More likely, some would-be gang types and those who tap into a subculture of gangsta rap and nihilistic hatred led the way. Through the flashmob mentality spread via Facebook and Blackberry many who would not ordinarily start a riot were encouraged to go out on the rampage by these exemplars of fast track violent consumerism.
In which case, what IDS proposes to crackdown on gangs is a straightfoward attempt to prevent gangs dominating certain patches of London, something Saci Lloyd even mentioned today was a factor that was intimidating youths in certain parts of this city.
Most likely by cracking down on gangs, it could be possible in the longer term to stem gang culture. Blaming cuts only for the riots is obviously short sighted and naive. Poverty played a part in generating the mafia in Sicily. But few would think this was only a result of poverty and not of a certain culture.
But this is England. Not Italy.
So stamping out gangs in London has to go together with something that kneejerk reaction politicians seeking re-election through exploiting populist sentiment have been seldom prepared to do-give up on the futile "war on drugs" and legalise them all. The evils and expense of prohibition are far greater than the evils of drug taking.
This would save a lot of money and take away the main source of income for gangs. If those in the subculture choose to value shooting up heroin, even if they end up dying, which is hardly a loss for society anyway, that is clearly far better than enriching and thus ennobling gang culture through the explicit wealth shown by their leaders.
There is an absurdity of trying to protect youths against themselves, as regards hard drugs, the high price of which, due to their scarcity through the 'war on drugs', results in so much crime against others in 'the community'. This would be far offset by their ability to indulge legally either to the point of death or else take the choice of rehab options cheaper by far than policing the gang entrepreneurs who supply the market.
Given that the consumer society that defines Britain makes a fetish of consumer choice, it is hardly surprising that some who don't have the money to buy the consumer goods that alone define their banal and moronic lives ( the poor ) or the intelligence to rise above it ( both rich and poor ) turn to drugs.

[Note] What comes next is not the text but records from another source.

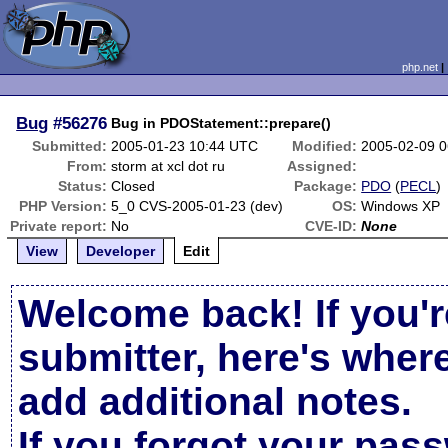
php.net
Bug
#56276
Bug in PDOStatement::prepare()
Submitted:
2005-01-23 10:44 UTC
Modified:
2005-02-09 
From:
storm at xcl dot ru
Assigned:
Status:
Closed
Package:
PDO
(
PECL
)
PHP Version:
5_0 CVS-2005-01-23 (dev)
OS:
Windows XP
Private report:
No
CVE-ID:
None
View
Developer
Edit
Welcome back! If you'r
submitter, here's wher
add additional notes.
If you forgot your pas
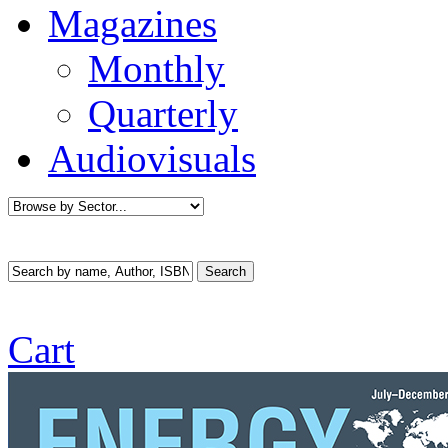
Magazines
Monthly
Quarterly
Audiovisuals
Cart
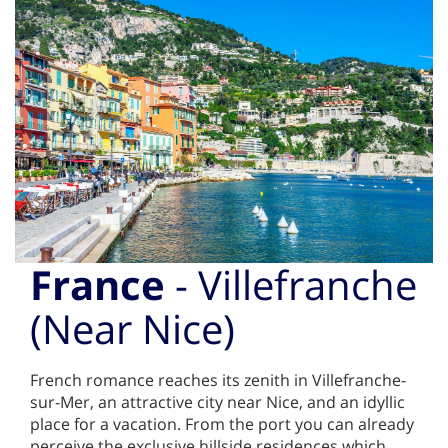
France
- Villefranche
(Near Nice)
French romance reaches its zenith in Villefranche-
sur-Mer, an attractive city near Nice, and an idyllic
place for a vacation. From the port you can already
perceive the exclusive hillside residences which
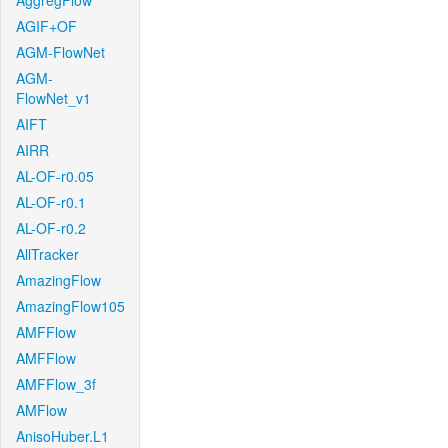
AggregFlow
AGIF+OF
AGM-FlowNet
AGM-
FlowNet_v1
AIFT
AIRR
AL-OF-r0.05
AL-OF-r0.1
AL-OF-r0.2
AllTracker
AmazingFlow
AmazingFlow105
AMFFlow
AMFFlow
AMFFlow_3f
AMFlow
AnisoHuber.L1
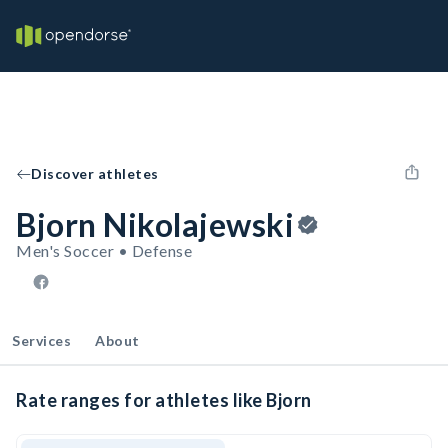
Discover athletes
Bjorn Nikolajewski
Men's Soccer • Defense
Services
About
Rate ranges for athletes like Bjorn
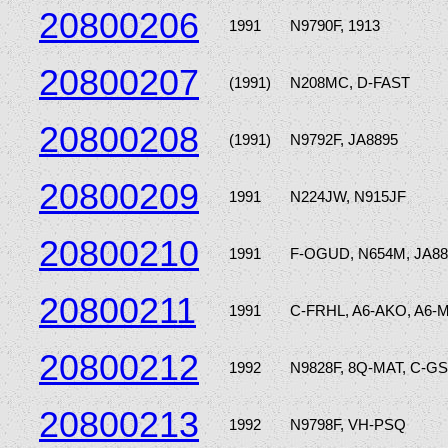
20800206
1991
N9790F, 1913
20800207
(1991)
N208MC, D-FAST
20800208
(1991)
N9792F, JA8895
20800209
1991
N224JW, N915JF
20800210
1991
F-OGUD, N654M, JA8
20800211
1991
C-FRHL, A6-AKO, A6-
20800212
1992
N9828F, 8Q-MAT, C-GS
20800213
1992
N9798F, VH-PSQ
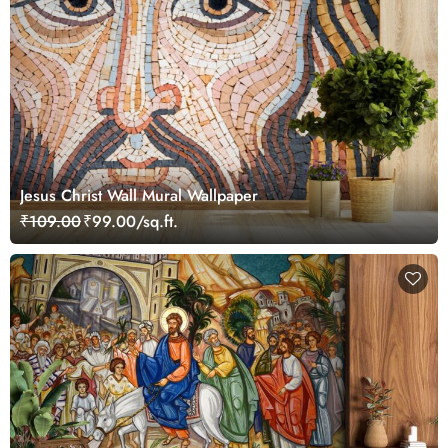
Jesus Christ Wall Mural Wallpaper
₹109.00
₹99.00/sq.ft.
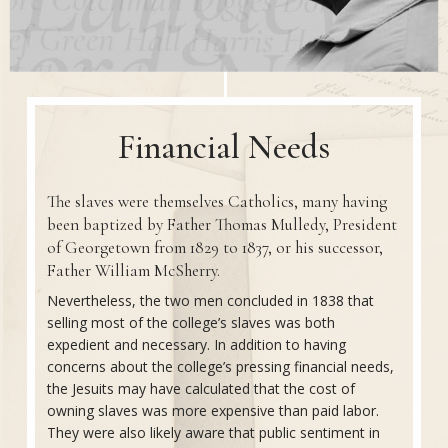
Financial Needs
The slaves were themselves Catholics, many having
been baptized by Father Thomas Mulledy, President
of Georgetown from 1829 to 1837, or his successor,
Father William McSherry.
Nevertheless, the two men concluded in 1838 that
selling most of the college’s slaves was both
expedient and necessary. In addition to having
concerns about the college’s pressing financial needs,
the Jesuits may have calculated that the cost of
owning slaves was more expensive than paid labor.
They were also likely aware that public sentiment in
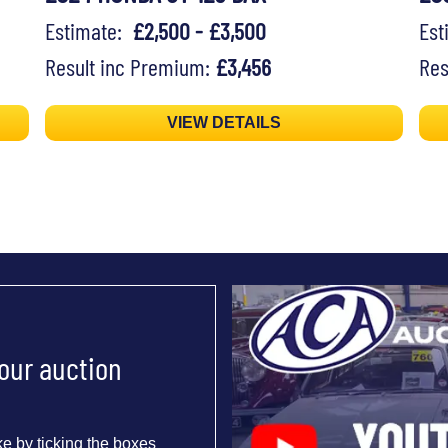
Estimate:
£2,500 - £3,500
Es
Result inc Premium:
£3,456
Res
VIEW DETAILS
 our auction
e by ticking the boxes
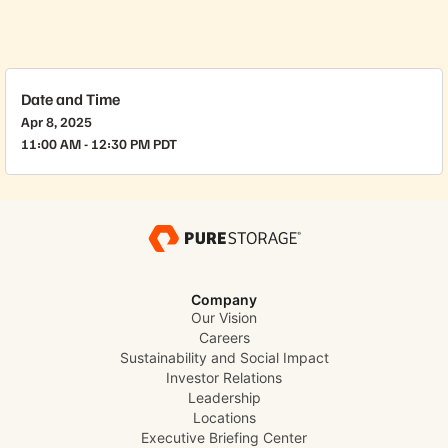
Date and Time
Apr 8, 2025
11:00 AM - 12:30 PM PDT
Company
Our Vision
Careers
Sustainability and Social Impact
Investor Relations
Leadership
Locations
Executive Briefing Center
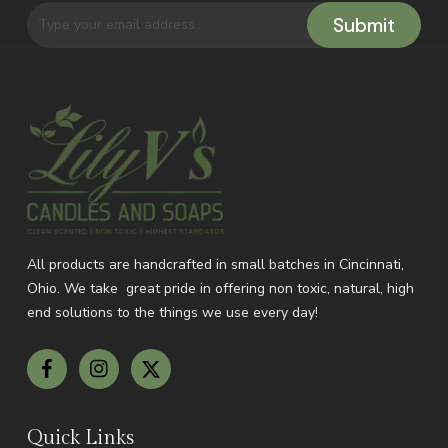
All products are handcrafted in small batches in Cincinnati,
Ohio.
We take great pride in offering non toxic, natural, high
end solutions to the things we use every day!
Quick Links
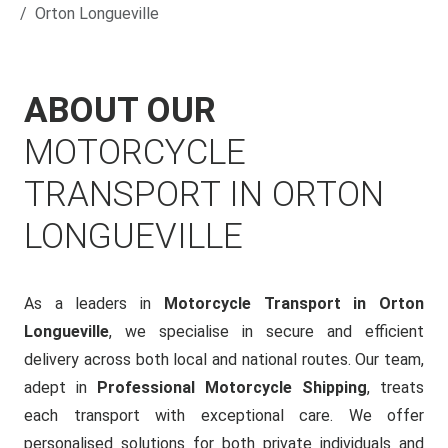
Orton Longueville
ABOUT OUR
MOTORCYCLE
TRANSPORT IN ORTON
LONGUEVILLE
As a leaders in
Motorcycle Transport in Orton
Longueville
, we specialise in secure and efficient
delivery across both local and national routes. Our team,
adept in
Professional Motorcycle Shipping
, treats
each transport with exceptional care. We offer
personalised solutions for both private individuals and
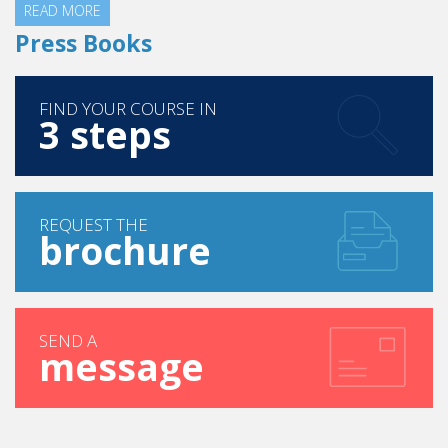
READ MORE
Press Books
FIND YOUR COURSE IN
3 steps
REQUEST THE
brochure
SEND A
message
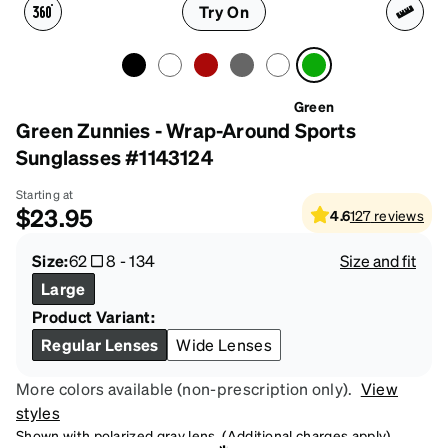
Try On
Green
Green Zunnies - Wrap-Around Sports
Sunglasses #1143124
Starting at
$23.95
4.6
127
reviews
Size:
62
8
-
134
Size and fit
Large
Product Variant:
Regular Lenses
Wide Lenses
More colors available (non-prescription only).
View
styles
Shown with polarized gray lens. (Additional charges apply)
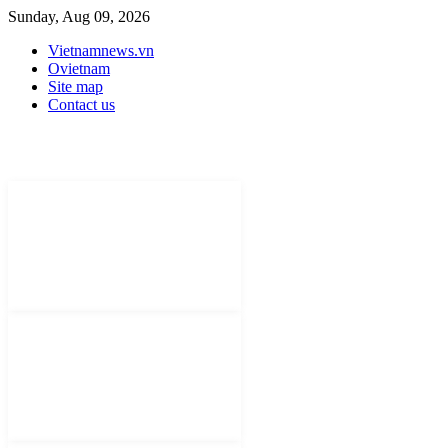
Sunday, Aug 09, 2026
Vietnamnews.vn
Ovietnam
Site map
Contact us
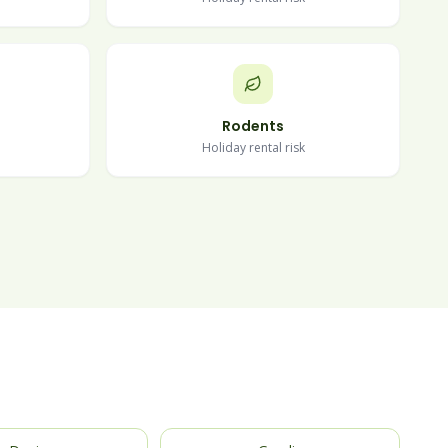
Rodents
Holiday rental risk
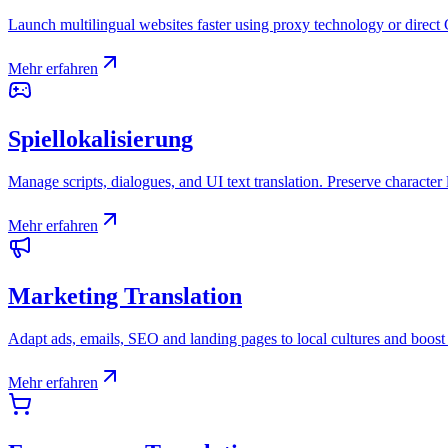
Launch multilingual websites faster using proxy technology or direct
Mehr erfahren
Spiellokalisierung
Manage scripts, dialogues, and UI text translation. Preserve character 
Mehr erfahren
Marketing Translation
Adapt ads, emails, SEO and landing pages to local cultures and boost
Mehr erfahren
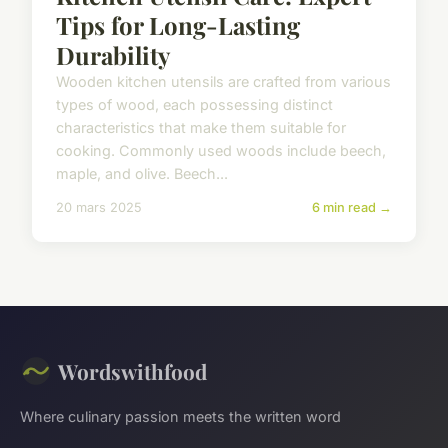
Tips for Long-Lasting
Durability
Wooden kitchen utensils are crafted from various
types of wood, each possessing distinct
characteristics that make them suitable for
cooking. Commonly used woods include beech,
maple, and olive. Beech...
20 mars 2025
6 min read →
Wordswithfood
Where culinary passion meets the written word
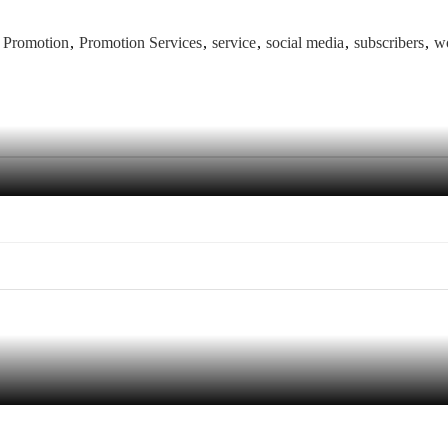
e Promotion
Promotion Services
service
social media
subscribers
w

This demand creates huge profits for those utterly fanatical free marketeers willing to supply the goods that are wanted. Which creates gangs and, by extension gang culture: not least because consumer capitalism needs that extra kick of transgression to keep certain bored individuals consuming.
The entire edifice of pop music and telly, trashy pop pap media and the exploitation of the sex urge through it that aims at fixating youths on disposable transient idols, the Radio 1 geared up 'prolefeed' and the X Factor is all part of an economy based on ramping up expectations, excitement and phoney ecstatic consumerist clamouring.
It's obvious that those who 'can't get no satisfaction' through the existing profitable channels for release from the tedium of a consumer society ,in which any long term comittments to God, religion, nation, country, idealistic creed etc, for good or ill does not matter any more will seek outlets.
Craving consumers, whose only aim in life is to consume and gain the job that will afford enough cash to allow the consumption power that will yield branded sportwear, will either turn to even greater reliance Westfield style consumerism or, maybe, drugs. Or looting when the credit fuelled debt binge ended.
Existing interpretations of the riots are mostly obsolete. Certain leftists and liberals look truly pathetic in stating that only inequality and poverty caused these riots or even cuts to youth services. That benefits those in the public sector who want to secure their economic futures in parasitical money economy.
Those on the right, the 'law and order' reactionaries also fail miserably in pretending that the radical free market they continually advocate as a panacea for all ills, apart from the burgeoning nightwatchman state of CCTV cameras and police power, can arrest trends such as drug taking inherent in the pathological nature of consumer society.